Cybersecurity – spotting the near miss
Captain Ruchin Dayal AFNI
Since the introduction of IMO Resolution 428 (Maritime Cyber Risk Management in Safety Management Systems), most classification societies have issued guidelines to ship staff, managers and equipment manufacturers detailing best practice for safeguarding against software corruption. Similar guidance is also available from BIMCO. Near miss reporting is an essential part of this exercise. Seafarers have been reporting near-misses since the advent of the ISM code, for more than two decades. As such, it is tempting to ask ‘What’s the big deal?’ when it comes to doing the same thing for cyber security incidents. However, identifying or recognising a near-miss in the context of cyber security requires a certain amount of training. In particular, it is hard for seafarers to recognise or be alert to cyber threats which are not yet widely discussed or documented.

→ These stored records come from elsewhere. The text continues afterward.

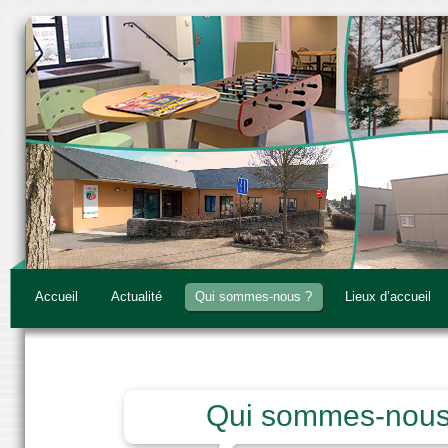
Accueil
Actualité
Qui sommes-nous ?
Lieux d’accueil
Qui sommes-nous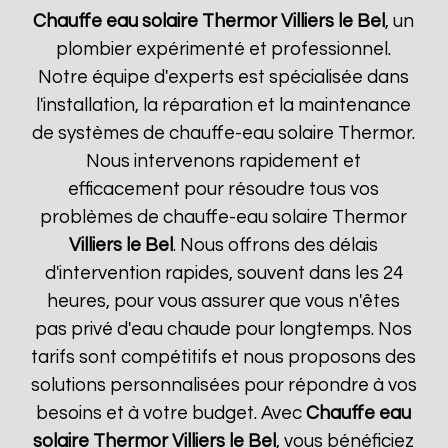
Chauffe eau solaire Thermor
Villiers le Bel
, un
plombier expérimenté et professionnel.
Notre équipe d'experts est spécialisée dans
l'installation, la réparation et la maintenance
de systèmes de chauffe-eau solaire Thermor.
Nous intervenons rapidement et
efficacement pour résoudre tous vos
problèmes de chauffe-eau solaire Thermor
Villiers le Bel
. Nous offrons des délais
d'intervention rapides, souvent dans les 24
heures, pour vous assurer que vous n'êtes
pas privé d'eau chaude pour longtemps. Nos
tarifs sont compétitifs et nous proposons des
solutions personnalisées pour répondre à vos
besoins et à votre budget. Avec
Chauffe eau
solaire Thermor
Villiers le Bel
, vous bénéficiez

To date, the maritime industry has been very subjective and diverse about cyber related near-miss reporting. This paper attempts to create a focused line of thought in identifying and reporting cyber security nearmisses. In a small way, I hope it will help ship managers and sailing staff in getting familiarised with the requirements of a Cyber Security Management System.

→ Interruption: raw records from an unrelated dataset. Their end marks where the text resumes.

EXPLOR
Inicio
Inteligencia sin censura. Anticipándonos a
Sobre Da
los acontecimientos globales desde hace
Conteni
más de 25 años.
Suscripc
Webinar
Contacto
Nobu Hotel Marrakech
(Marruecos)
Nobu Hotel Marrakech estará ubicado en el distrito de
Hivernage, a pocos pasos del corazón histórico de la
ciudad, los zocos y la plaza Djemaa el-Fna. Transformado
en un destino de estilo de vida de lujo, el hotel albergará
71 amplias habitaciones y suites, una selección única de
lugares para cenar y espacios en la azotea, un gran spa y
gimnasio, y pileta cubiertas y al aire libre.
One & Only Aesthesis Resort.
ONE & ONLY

What is operational technology?
In order to evaluate a near miss, it is important to recognise the impact of the incident which has been avoided. Understanding the concepts of operational technology (OT), and information technology (IT) (see Seaways, October 2020) and how they differ is essential for estimating the potential impact of any cyber incident. In brief, any online system or component where the designed output is data, is IT. Any system where the output is physical change or action can be regarded as Operational Technology (OT). This includes all critical elements in the functioning of primary shipboard processes, such as navigation, main engine controls, etc. Any compromise in their designed capability has the potential to impact the productivity and in many cases the safety of the vessel, crew and the environment. While hardware inspection regimes and preventive and predictive maintenance schedules have been well developed over time, software regimes – preventive and predictive upgrades, compatibility, cache clean ups, efficiency and other related maintenance tasks – are still at a nascent stage. Creating a maintenance regime is no mean task as any onboard system is likely to comprise machinery or equipment from several OEMs (original equipment manufacturers), connected by common protocols, albeit each with unique outputs and varying vulnerabilities. While each OEM is concerned with the performance of its own equipment, vessel operations are dependent on the information generated by integrating inputs from all of this equipment. For example, position fixing requires GNSS, ECDIS, radar, gyro, etc. Similarly, the onboard power management system may have several independent components. Recognising and recording near-misses not only contributes immensely to experiential learning, but also helps develop schedules for preventive/predictive maintenance and provides valuable technical data to the makers for improving and modifying equipment and controls.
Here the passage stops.